Mr. Schjoelset, of Reuters Point Carbon, figures that a carbon price of €30 to €40 per ton is needed to encourage utilities to switch from coal back to gas, while €60 to €150 per ton may be required to promote the adoption of carbon-capture technology.

“We need a higher carbon price today for a long-term fundamental shift toward greener production in Europe,” he says.

But industrialists and others warn that higher costs and uncertainty could further reduce the level of investment, which has already dropped in recent years, according to the European Union.

“We are not able to plan because we do not have a stable legal environment,” said Wolfgang Eder, chief executive of Voestalpine, an Austrian steel maker. “On the CO2 issue you have new intentions every year.”

Given industry’s desire for predictability in carbon policy, perhaps the most important lesson the Obama administration can learn from the Union’s experience is that a cap-and-trade system cannot be as volatile as Europe’s has been.

“You can see now one glaring issue we failed to address is to design a mechanism to adjust to external shock,” said Anthony Hobley, global head of the climate change practice at Norton Rose, an international law firm.

Against the sobering backdrop of a recession, a debate is beginning on the paths Europe has taken to reduce greenhouse gas emissions. Even Germany, which wrote blank checks to build Europe’s most aggressive renewable-energy program, is having second thoughts.

The country’s environment and energy ministers recently came to an agreement for reducing the ballooning costs of the renewable-energy program by close to €2 billion a year.

The trouble with subsidizing clean energy sources like wind and solar is that the cost rises as the programs become more successful.

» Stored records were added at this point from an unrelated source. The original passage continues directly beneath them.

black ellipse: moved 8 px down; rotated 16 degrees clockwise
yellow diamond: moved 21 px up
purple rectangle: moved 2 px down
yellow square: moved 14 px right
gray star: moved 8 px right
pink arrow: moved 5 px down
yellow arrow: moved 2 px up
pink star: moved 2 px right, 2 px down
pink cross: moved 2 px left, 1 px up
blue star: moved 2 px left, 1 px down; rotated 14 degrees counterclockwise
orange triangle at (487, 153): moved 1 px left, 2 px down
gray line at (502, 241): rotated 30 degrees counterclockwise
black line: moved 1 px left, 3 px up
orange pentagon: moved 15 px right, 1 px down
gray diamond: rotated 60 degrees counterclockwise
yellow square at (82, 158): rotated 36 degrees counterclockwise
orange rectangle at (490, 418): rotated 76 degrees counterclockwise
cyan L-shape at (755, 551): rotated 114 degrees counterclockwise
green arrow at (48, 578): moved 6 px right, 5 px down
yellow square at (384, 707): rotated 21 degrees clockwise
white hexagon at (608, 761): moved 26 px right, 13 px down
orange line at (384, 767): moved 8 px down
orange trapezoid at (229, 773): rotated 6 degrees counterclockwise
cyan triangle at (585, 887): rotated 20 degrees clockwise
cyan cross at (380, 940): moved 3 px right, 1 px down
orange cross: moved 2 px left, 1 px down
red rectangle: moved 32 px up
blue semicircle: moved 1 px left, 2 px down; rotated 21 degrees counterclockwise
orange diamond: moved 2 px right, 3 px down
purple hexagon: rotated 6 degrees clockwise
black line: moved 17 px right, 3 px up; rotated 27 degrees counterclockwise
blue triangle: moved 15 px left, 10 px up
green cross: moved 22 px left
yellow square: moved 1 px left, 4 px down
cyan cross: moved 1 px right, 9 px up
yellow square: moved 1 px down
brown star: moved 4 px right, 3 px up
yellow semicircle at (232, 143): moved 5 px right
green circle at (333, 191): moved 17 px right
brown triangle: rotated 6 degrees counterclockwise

Renewables now account for almost one-quarter of German electricity generation, but they are also adding a similar amount to residential electric bills, according to energy consultants IHS.

In Britain, the government is conducting a very public debate with EDF, the utility controlled by the French government, over what price it will pay for electricity from a nuclear plant planned for Hinkley Point in southwest England. London had been counting on nuclear power to help it achieve its greenhouse gas reduction targets as well as meet rising power demands, but soaring cost estimates are putting that plan in doubt.

The government seems to hope that it will be let off the hook by a shale gas miracle like the one that has occurred in the United States. But Britain’s shale gas reserves are unproven, and the gas is controversial, after earth tremors set off by test drilling in 2011.

The adoption of a serious cap-and-trade program in the United States would be good news for Europe, Australia and any other government that wants to do something about climate change.

But without a global effort, the risk for Europe is that putting a high price on carbon and energy will just lead to a migration of industry and jobs to cheaper destinations.

Connie Hedegaard, the European commissioner for climate action, said in an interview that to blame environmental policies for job losses and economic malaise is “a false diagnosis.”

In fact, she said, the European renewables industry was one of the few areas where jobs had increased in the last few years.

The real challenges for European competitiveness, she said, were areas like wages and taxation levels. “It is important to get the diagnosis right in order to give the right medicine.”